_Task to complete_. In the entries below, repeat only the lines between those holding "180 ⁰ F) water is sufficient" and "in short battles", inclusive. Leave pictures out.

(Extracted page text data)
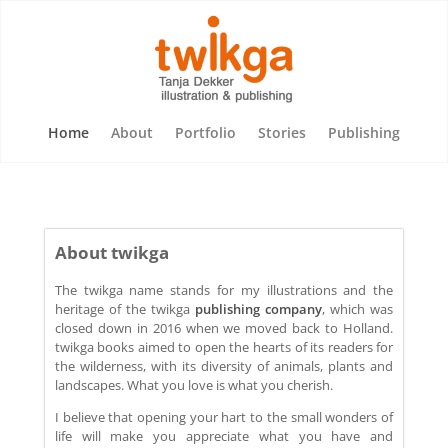
Home
About
Portfolio
Stories
Publishing
About twikga
The twikga name stands for my illustrations and the
heritage of the twikga
publishing company
, which was
closed down in 2016 when we moved back to Holland.
twikga books aimed to open the hearts of its readers for
the wilderness, with its diversity of animals, plants and
landscapes. What you love is what you cherish.
I believe that opening your hart to the small wonders of
life will make you appreciate what you have and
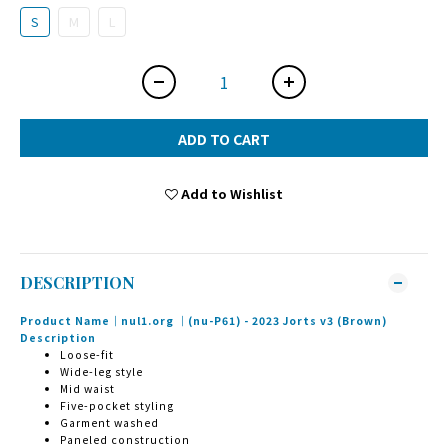
S
M
L
ADD TO CART
Add to Wishlist
DESCRIPTION
Product Name｜nul1.org ｜(nu-P61) - 2023 Jorts v3 (Brown)
Description
Loose-fit
Wide-leg style
Mid waist
Five-pocket styling
Garment washed
Paneled construction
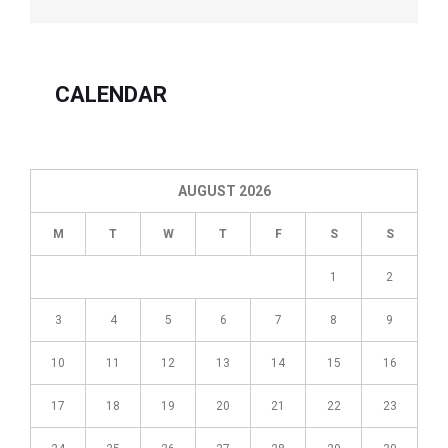
For
Self-
Employed
Persons
CALENDAR
In
order
for
you
AUGUST 2026
to
M
T
W
T
F
S
S
deduce
your
1
2
home
office
3
4
5
6
7
8
9
expenses
from
10
11
12
13
14
15
16
self-
employment
17
18
19
20
21
22
23
income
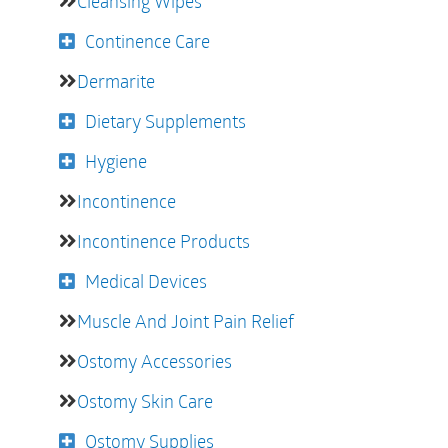
Cleansing Wipes
Continence Care
Dermarite
Dietary Supplements
Hygiene
Incontinence
Incontinence Products
Medical Devices
Muscle And Joint Pain Relief
Ostomy Accessories
Ostomy Skin Care
Ostomy Supplies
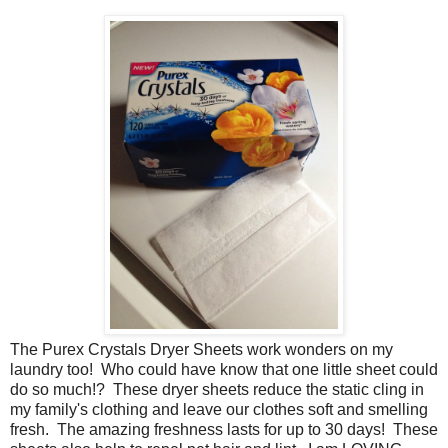
The Purex Crystals Dryer Sheets work wonders on my
laundry too! Who could have know that one little sheet could
do so much!? These dryer sheets reduce the static cling in
my family's clothing and leave our clothes soft and smelling
fresh. The amazing freshness lasts for up to 30 days! These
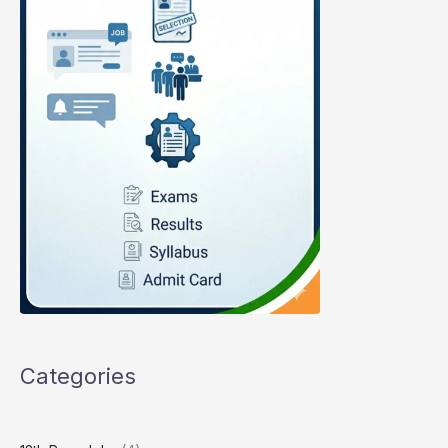
Categories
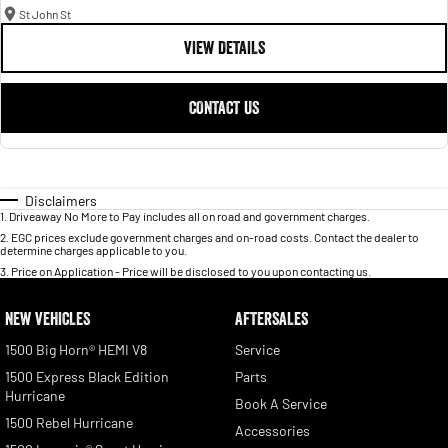
St John St
VIEW DETAILS
CONTACT US
Disclaimers
1
.
Driveaway No More to Pay includes all on road and government charges.
2
.
EGC prices exclude government charges and on-road costs. Contact the dealer to
determine charges applicable to you.
3
.
Price on Application - Price will be disclosed to you upon contacting us.
NEW VEHICLES
AFTERSALES
1500 Big Horn® HEMI V8
Service
1500 Express Black Edition
Parts
Hurricane
Book A Service
1500 Rebel Hurricane
Accessories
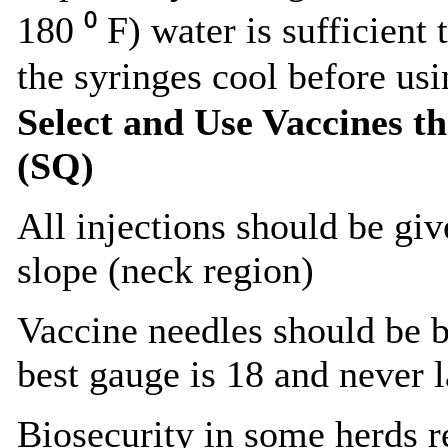
180 ⁰ F) water is sufficient 
the syringes cool before usi
Select and Use Vaccines t
(SQ)
All injections should be gi
slope (neck region)
Vaccine needles should be 
best gauge is 18 and never l
Biosecurity in some herds r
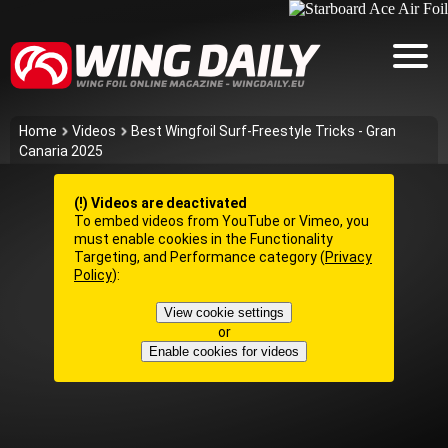
Home
Videos
Best Wingfoil Surf-Freestyle Tricks - Gran
Canaria 2025
(!) Videos are deactivated
To embed videos from YouTube or Vimeo, you
must enable cookies in the Functionality
Targeting, and Performance category (
Privacy
Policy
):
View cookie settings
or
Enable cookies for videos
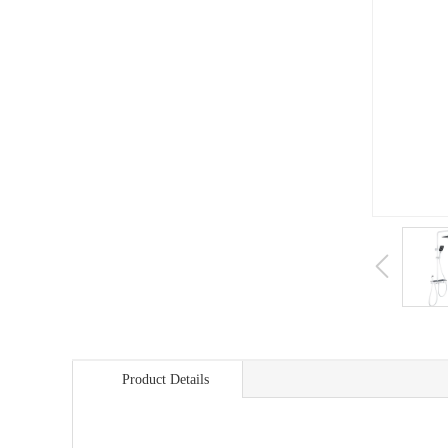
Product Details
商品详情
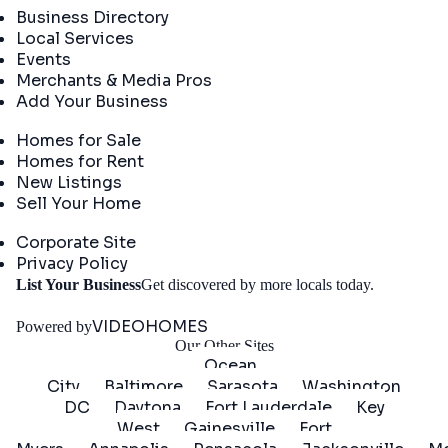
Business Directory
Local Services
Events
Merchants & Media Pros
Add Your Business
Real Estate
Homes for Sale
Homes for Rent
New Listings
Sell Your Home
Company
Corporate Site
Privacy Policy
Get
List Your Business
Get discovered by more locals today.
Started
VIDEOHOMES
Powered by
Our Other Sites
Ocean
City
Baltimore
Sarasota
Washington
DC
Daytona
Fort Lauderdale
Key
West
Gainesville
Fort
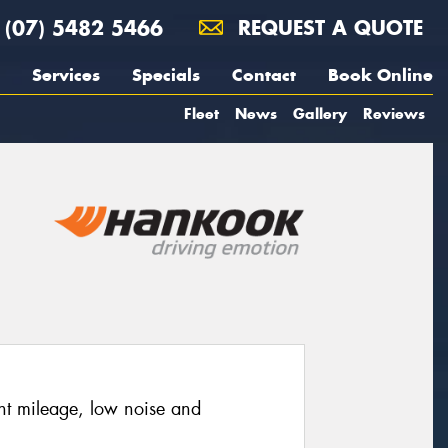
(07) 5482 5466
REQUEST A QUOTE
Services
Specials
Contact
Book Online
Fleet
News
Gallery
Reviews
nt mileage, low noise and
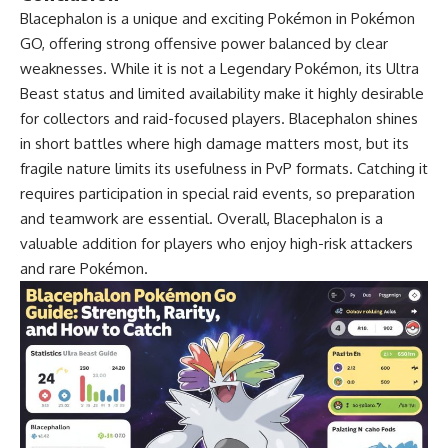
Blacephalon is a unique and exciting Pokémon in Pokémon
GO, offering strong offensive power balanced by clear
weaknesses. While it is not a Legendary Pokémon, its Ultra
Beast status and limited availability make it highly desirable
for collectors and raid-focused players. Blacephalon shines
in short battles where high damage matters most, but its
fragile nature limits its usefulness in PvP formats. Catching it
requires participation in special raid events, so preparation
and teamwork are essential. Overall, Blacephalon is a
valuable addition for players who enjoy high-risk attackers
and rare Pokémon.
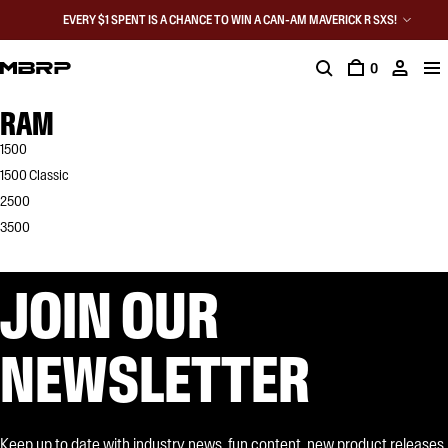
EVERY $1 SPENT IS A CHANCE TO WIN A CAN-AM MAVERICK R SXS!
0
RAM
1500
1500 Classic
2500
3500
JOIN OUR
NEWSLETTER
Keep up to date with industry news, fun content, new product releases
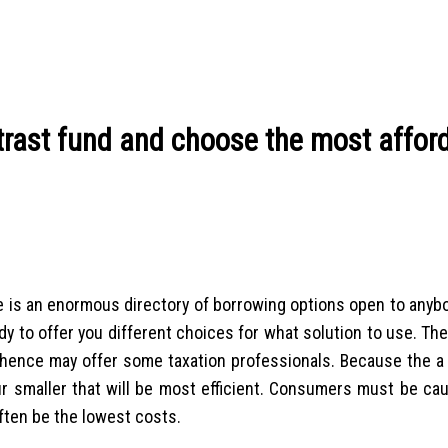
ntrast fund and choose the most affor
e is an enormous directory of borrowing options open to anyb
y to offer you different choices for what solution to use. Th
e hence may offer some taxation professionals. Because the a 
ur smaller that will be most efficient. Consumers must be cau
ften be the lowest costs.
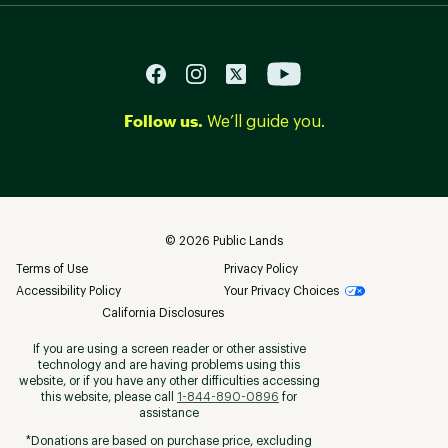
Follow us.
We’ll guide you.
©
2026
Public Lands
Terms of Use
Privacy Policy
Accessibility Policy
Your Privacy Choices
California Disclosures
If you are using a screen reader or other assistive
technology and are having problems using this
website, or if you have any other difficulties accessing
this website, please call
1-844-890-0896
for
assistance
*Donations are based on purchase price, excluding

_Response box_.
180 ⁰ F) water is sufficient 
the syringes cool before usi
Select and Use Vaccines t
(SQ)
All injections should be gi
slope (neck region)
Vaccine needles should be 
best gauge is 18 and never l
Biosecurity in some herds r
Home
Videos
Best Wingfoil Surf-Freestyle Tricks - Gran
Canaria 2025
(!) Videos are deactivated
To embed videos from YouTube or Vimeo, you
must enable cookies in the Functionality
Targeting, and Performance category (
Privacy
Policy
):
View cookie settings
or
Enable cookies for videos
Product Details
商品详情
Business Directory
Local Services
Events
Merchants & Media Pros
Add Your Business
Real Estate
Homes for Sale
Homes for Rent
New Listings
Sell Your Home
Company
Corporate Site
Privacy Policy
Get
List Your Business
Get discovered by more locals today.
Started
VIDEOHOMES
Powered by
Our Other Sites
Ocean
City
Baltimore
Sarasota
Washington
DC
Daytona
Fort Lauderdale
Key
West
Gainesville
Fort
(07) 5482 5466
REQUEST A QUOTE
Services
Specials
Contact
Book Online
Fleet
News
Gallery
Reviews
nt mileage, low noise and
Blacephalon is a unique and exciting Pokémon in Pokémon
GO, offering strong offensive power balanced by clear
weaknesses. While it is not a Legendary Pokémon, its Ultra
Beast status and limited availability make it highly desirable
for collectors and raid-focused players. Blacephalon shines
in short battles where high damage matters most, but its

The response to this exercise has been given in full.